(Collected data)
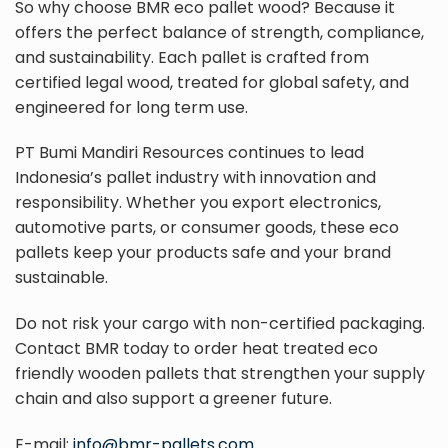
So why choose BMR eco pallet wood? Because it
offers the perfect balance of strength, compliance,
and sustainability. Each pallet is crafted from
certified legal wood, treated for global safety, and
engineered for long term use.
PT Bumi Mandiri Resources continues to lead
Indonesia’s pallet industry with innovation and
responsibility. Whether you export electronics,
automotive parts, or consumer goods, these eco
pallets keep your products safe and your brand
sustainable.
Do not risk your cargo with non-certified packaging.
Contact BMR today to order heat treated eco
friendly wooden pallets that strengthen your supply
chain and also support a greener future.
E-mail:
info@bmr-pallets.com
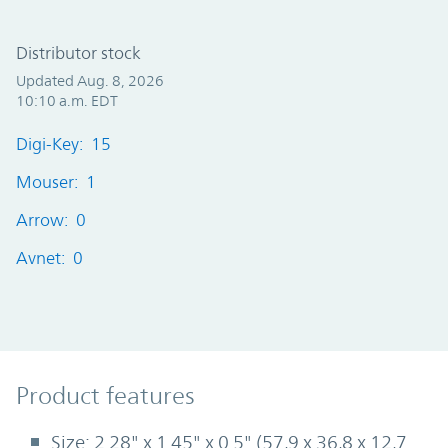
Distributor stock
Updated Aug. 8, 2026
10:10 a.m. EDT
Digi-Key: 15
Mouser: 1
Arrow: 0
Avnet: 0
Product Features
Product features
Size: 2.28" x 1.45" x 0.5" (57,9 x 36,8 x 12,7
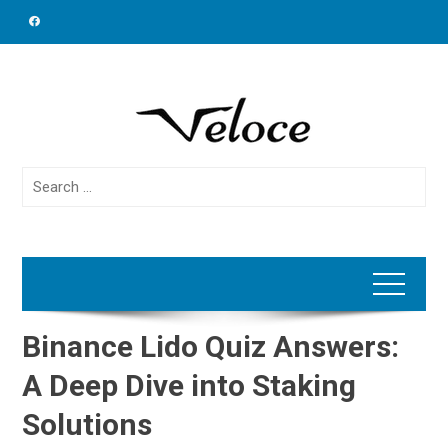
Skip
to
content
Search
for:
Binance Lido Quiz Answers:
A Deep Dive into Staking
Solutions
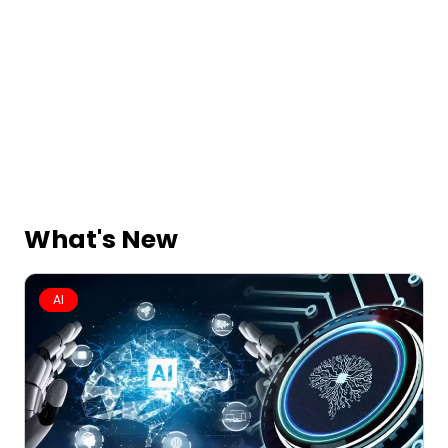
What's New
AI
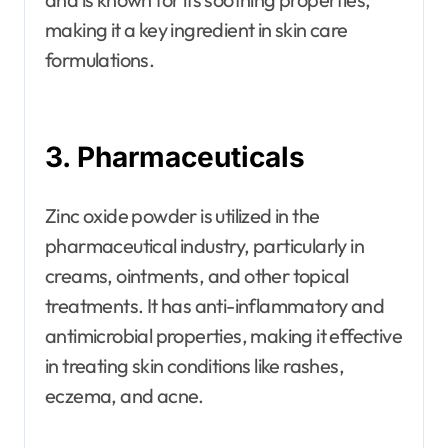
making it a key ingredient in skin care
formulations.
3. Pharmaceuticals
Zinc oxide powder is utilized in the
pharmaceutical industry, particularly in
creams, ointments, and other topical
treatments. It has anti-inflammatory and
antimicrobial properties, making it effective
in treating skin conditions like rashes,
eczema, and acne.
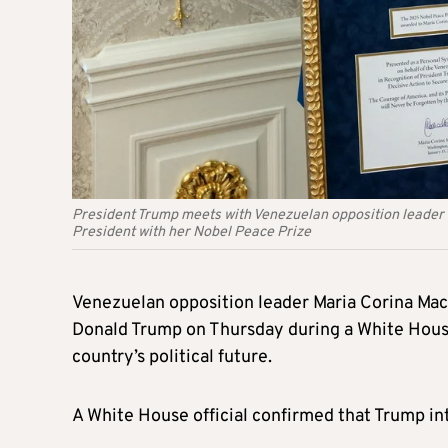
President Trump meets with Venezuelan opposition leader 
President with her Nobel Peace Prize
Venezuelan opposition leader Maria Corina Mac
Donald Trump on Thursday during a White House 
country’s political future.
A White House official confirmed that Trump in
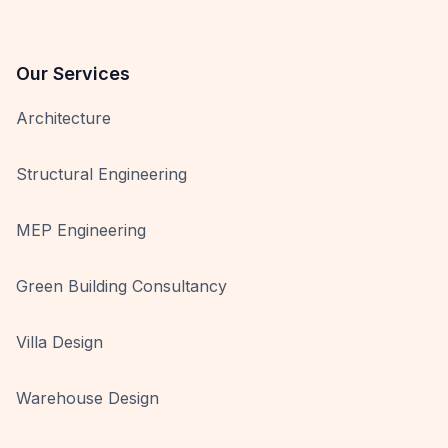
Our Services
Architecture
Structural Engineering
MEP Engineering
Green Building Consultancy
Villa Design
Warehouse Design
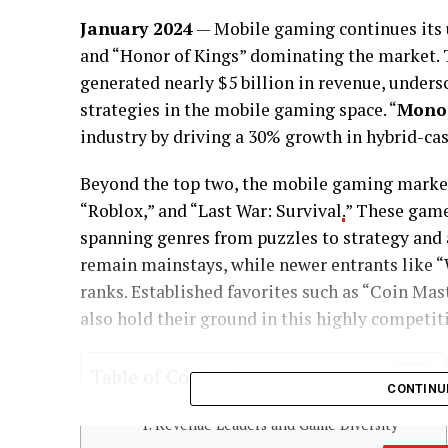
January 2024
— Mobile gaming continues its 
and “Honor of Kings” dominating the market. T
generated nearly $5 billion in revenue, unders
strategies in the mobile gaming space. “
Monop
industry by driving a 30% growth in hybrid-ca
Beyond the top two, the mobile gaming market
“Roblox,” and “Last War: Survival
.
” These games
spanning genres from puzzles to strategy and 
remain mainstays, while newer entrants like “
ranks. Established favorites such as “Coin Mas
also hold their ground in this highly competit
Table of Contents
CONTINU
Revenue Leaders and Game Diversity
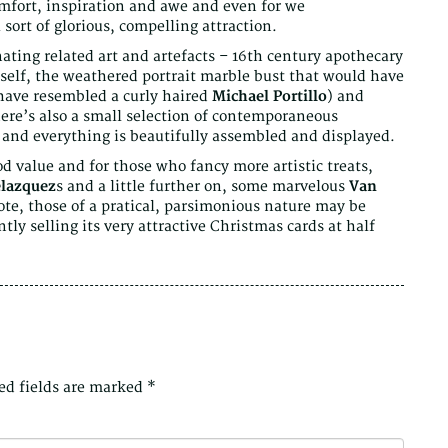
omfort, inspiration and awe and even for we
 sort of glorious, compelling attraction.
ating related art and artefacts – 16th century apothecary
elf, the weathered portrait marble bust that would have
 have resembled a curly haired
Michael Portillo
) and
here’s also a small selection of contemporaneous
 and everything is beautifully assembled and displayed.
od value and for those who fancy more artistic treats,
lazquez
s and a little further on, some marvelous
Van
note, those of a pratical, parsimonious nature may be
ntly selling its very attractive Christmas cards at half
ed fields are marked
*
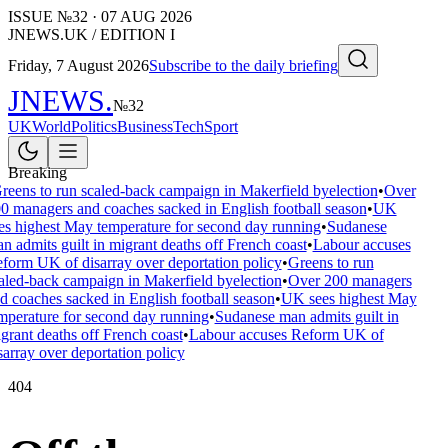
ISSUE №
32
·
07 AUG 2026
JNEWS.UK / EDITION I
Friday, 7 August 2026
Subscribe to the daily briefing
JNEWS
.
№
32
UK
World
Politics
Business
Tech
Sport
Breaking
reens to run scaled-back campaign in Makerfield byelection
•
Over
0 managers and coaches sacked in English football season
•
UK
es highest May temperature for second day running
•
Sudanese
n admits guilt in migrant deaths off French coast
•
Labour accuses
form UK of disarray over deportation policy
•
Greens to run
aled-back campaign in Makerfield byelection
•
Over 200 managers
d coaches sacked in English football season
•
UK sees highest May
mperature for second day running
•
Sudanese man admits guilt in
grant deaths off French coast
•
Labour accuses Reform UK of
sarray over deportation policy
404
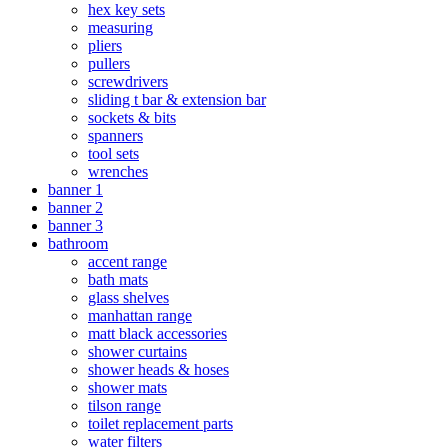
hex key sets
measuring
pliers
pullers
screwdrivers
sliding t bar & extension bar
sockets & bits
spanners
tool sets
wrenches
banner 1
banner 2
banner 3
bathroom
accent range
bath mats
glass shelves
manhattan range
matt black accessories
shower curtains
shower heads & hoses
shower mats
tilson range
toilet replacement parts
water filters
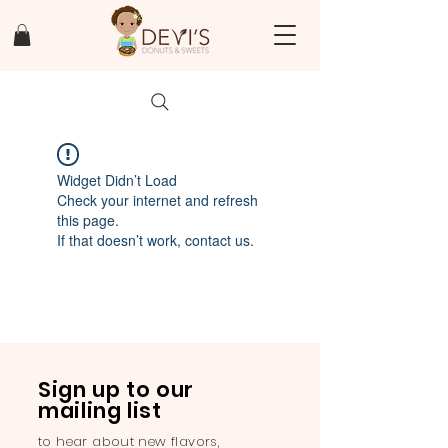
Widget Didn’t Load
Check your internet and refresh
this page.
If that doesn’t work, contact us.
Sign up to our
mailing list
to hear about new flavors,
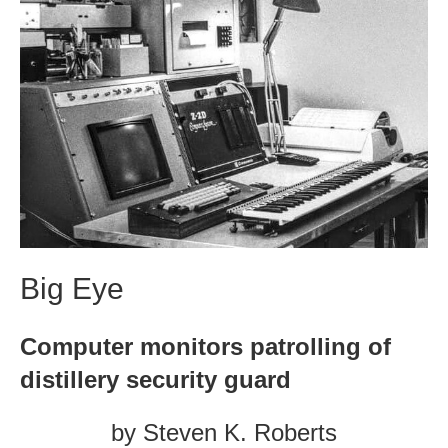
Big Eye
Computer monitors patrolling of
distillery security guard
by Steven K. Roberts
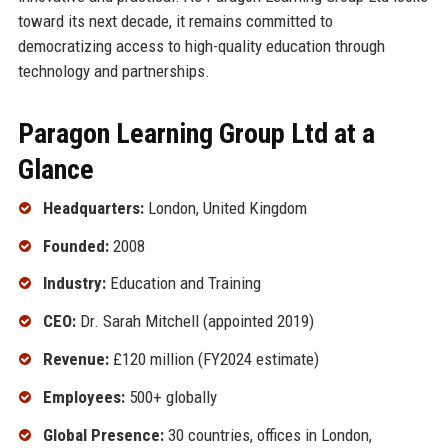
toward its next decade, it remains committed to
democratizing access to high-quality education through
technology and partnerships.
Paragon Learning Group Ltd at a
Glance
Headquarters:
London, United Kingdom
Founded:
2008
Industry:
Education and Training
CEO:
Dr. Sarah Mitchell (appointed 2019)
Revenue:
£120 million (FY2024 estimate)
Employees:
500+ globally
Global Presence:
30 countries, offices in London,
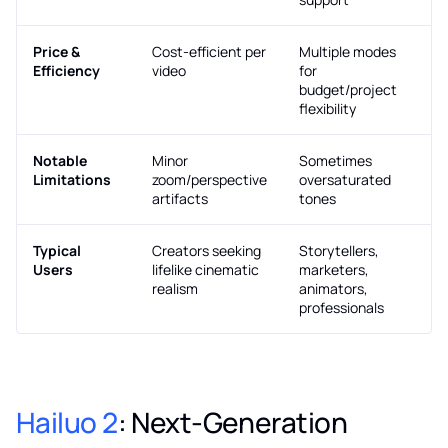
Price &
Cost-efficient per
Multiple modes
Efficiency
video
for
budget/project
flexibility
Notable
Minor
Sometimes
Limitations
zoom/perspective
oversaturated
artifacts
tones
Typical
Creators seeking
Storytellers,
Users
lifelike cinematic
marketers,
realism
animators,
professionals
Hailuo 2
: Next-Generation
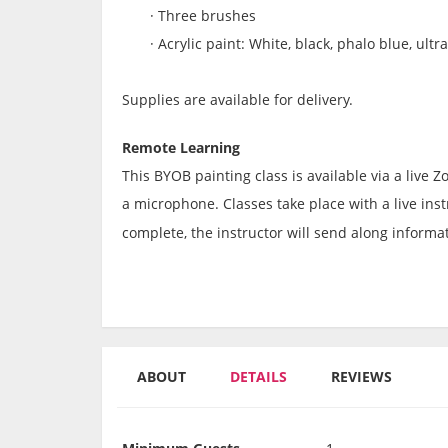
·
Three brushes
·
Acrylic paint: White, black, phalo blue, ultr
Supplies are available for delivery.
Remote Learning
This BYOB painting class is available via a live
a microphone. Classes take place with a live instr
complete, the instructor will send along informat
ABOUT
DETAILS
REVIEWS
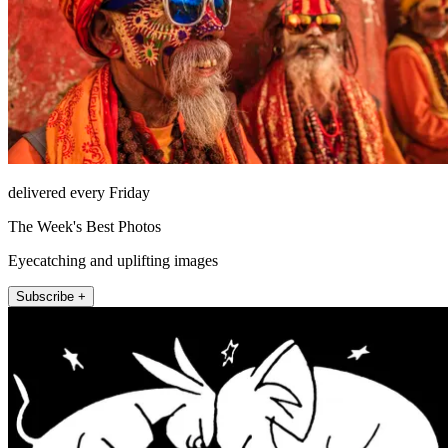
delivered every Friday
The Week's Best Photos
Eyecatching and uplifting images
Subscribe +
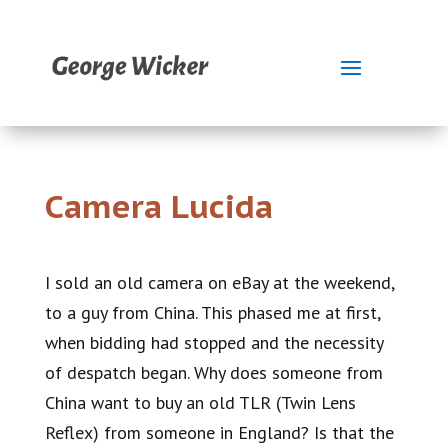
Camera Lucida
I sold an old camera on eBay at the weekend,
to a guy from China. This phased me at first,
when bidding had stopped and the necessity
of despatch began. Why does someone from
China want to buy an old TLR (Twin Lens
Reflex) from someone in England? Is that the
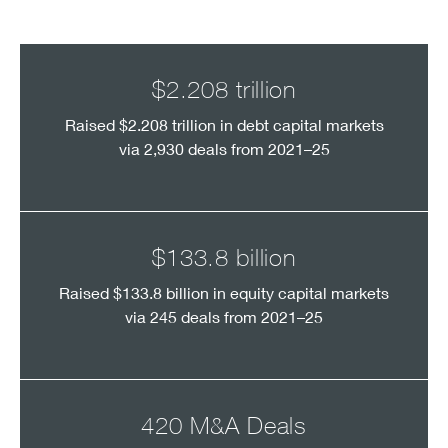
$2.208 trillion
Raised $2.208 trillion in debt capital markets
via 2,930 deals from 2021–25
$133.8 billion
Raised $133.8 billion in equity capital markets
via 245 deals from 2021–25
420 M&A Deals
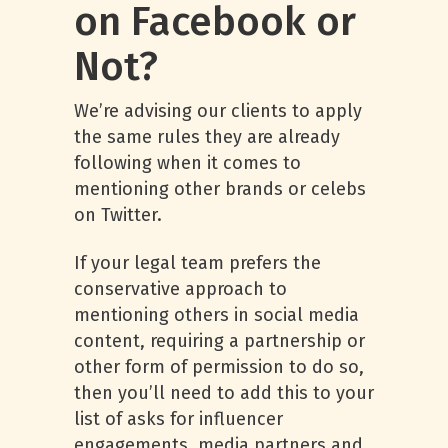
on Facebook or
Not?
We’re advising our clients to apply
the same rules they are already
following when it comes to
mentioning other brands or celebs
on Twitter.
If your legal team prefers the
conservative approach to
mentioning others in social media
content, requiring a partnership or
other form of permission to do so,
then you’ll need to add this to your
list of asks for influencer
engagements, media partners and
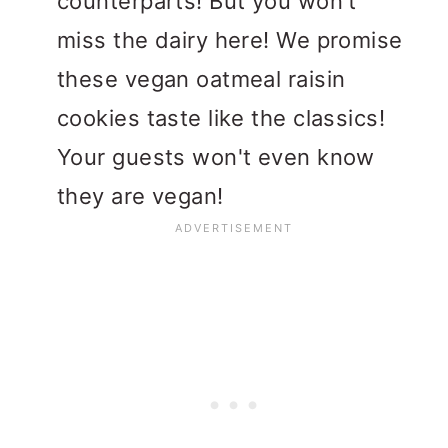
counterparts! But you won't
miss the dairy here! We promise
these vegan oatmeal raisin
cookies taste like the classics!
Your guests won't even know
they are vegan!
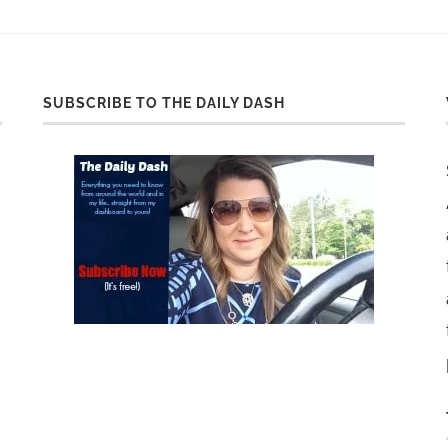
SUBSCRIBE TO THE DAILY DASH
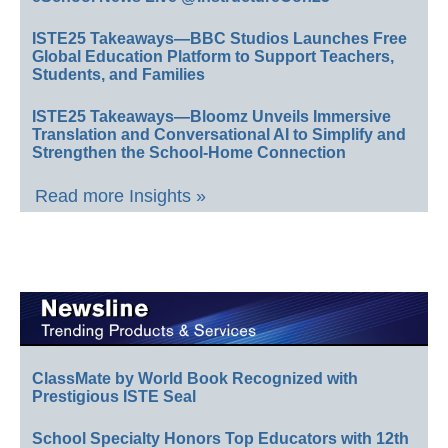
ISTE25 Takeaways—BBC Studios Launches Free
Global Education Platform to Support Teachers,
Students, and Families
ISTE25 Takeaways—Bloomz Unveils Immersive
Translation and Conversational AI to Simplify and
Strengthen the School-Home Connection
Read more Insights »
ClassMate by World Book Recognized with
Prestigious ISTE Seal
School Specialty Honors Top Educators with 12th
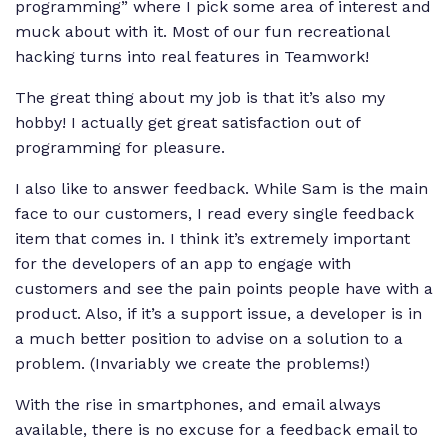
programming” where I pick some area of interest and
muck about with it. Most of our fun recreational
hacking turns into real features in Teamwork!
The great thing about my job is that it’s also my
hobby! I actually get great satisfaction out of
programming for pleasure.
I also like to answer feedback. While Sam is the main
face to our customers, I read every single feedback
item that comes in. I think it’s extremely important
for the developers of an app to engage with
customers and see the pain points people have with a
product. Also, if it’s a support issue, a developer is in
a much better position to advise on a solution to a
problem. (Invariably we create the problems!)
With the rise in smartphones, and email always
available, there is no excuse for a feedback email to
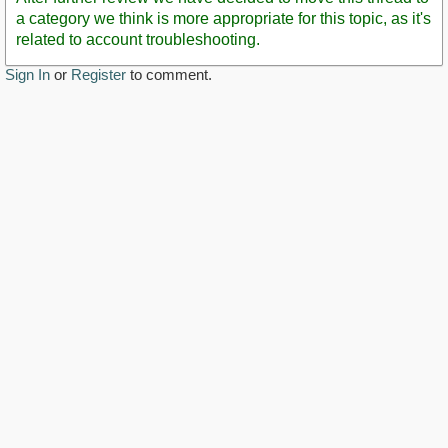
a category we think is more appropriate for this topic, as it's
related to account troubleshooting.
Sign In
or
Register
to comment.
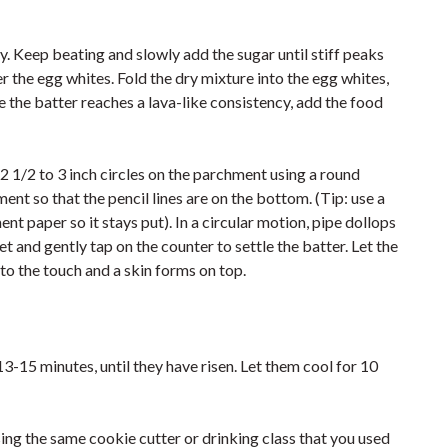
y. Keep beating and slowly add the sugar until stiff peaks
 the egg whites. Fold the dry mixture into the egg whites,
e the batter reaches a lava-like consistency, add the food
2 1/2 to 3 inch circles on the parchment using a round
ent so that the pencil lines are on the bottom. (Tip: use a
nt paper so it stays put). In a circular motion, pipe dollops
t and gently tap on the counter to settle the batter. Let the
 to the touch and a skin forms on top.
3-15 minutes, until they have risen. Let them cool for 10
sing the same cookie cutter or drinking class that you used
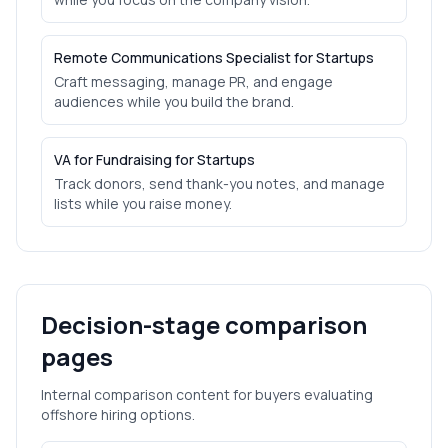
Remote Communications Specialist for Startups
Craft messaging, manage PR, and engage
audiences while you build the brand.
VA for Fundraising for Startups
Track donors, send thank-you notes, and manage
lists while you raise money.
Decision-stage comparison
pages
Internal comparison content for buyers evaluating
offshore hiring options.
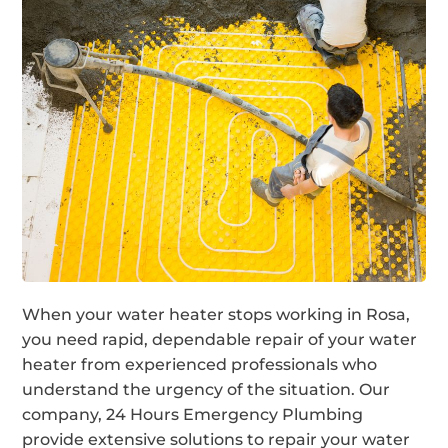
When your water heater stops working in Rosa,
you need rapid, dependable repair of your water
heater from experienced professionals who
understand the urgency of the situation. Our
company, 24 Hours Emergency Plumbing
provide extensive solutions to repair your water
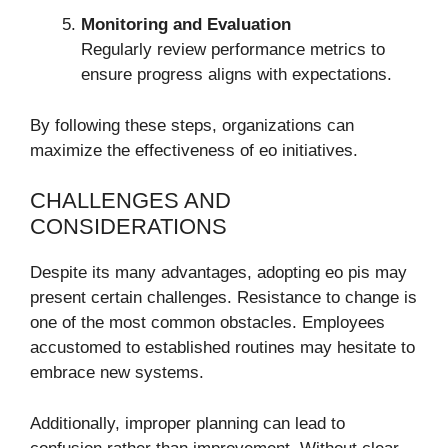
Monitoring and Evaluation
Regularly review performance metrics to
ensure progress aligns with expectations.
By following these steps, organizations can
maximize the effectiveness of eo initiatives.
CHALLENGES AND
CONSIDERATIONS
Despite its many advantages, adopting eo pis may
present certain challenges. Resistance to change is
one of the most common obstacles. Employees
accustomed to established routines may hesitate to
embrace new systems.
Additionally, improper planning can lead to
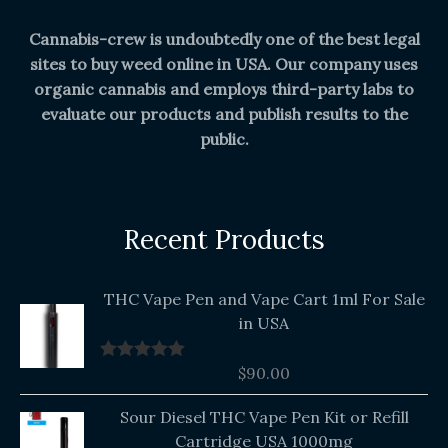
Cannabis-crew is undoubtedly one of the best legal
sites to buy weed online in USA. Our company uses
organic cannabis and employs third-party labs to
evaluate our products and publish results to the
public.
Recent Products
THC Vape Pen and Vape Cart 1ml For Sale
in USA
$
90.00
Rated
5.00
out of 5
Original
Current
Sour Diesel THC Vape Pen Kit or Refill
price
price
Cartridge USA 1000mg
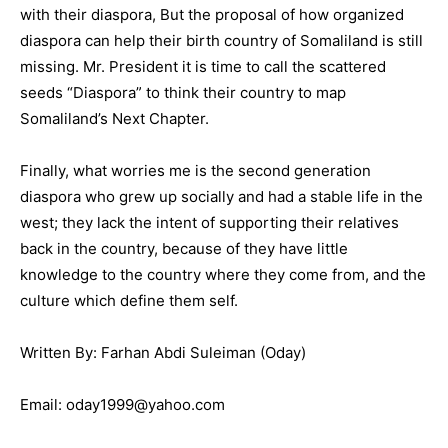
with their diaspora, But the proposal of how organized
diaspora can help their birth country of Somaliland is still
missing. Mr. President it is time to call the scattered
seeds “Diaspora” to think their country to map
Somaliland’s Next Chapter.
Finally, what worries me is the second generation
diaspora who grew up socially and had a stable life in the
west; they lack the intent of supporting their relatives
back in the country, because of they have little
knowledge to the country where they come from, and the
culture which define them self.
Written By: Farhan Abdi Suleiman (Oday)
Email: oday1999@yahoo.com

**Directions:** In the entries above, find the line with "lists while you raise money." and the line with "embrace new systems.". Write out exactly those two lines and every line between them, pictures excluded.

**Solution for this problem:**
lists while you raise money.
Decision-stage comparison
pages
Internal comparison content for buyers evaluating
offshore hiring options.
When your water heater stops working in Rosa,
you need rapid, dependable repair of your water
heater from experienced professionals who
understand the urgency of the situation. Our
company, 24 Hours Emergency Plumbing
provide extensive solutions to repair your water
Monitoring and Evaluation
Regularly review performance metrics to
ensure progress aligns with expectations.
By following these steps, organizations can
maximize the effectiveness of eo initiatives.
CHALLENGES AND
CONSIDERATIONS
Despite its many advantages, adopting eo pis may
present certain challenges. Resistance to change is
one of the most common obstacles. Employees
accustomed to established routines may hesitate to
embrace new systems.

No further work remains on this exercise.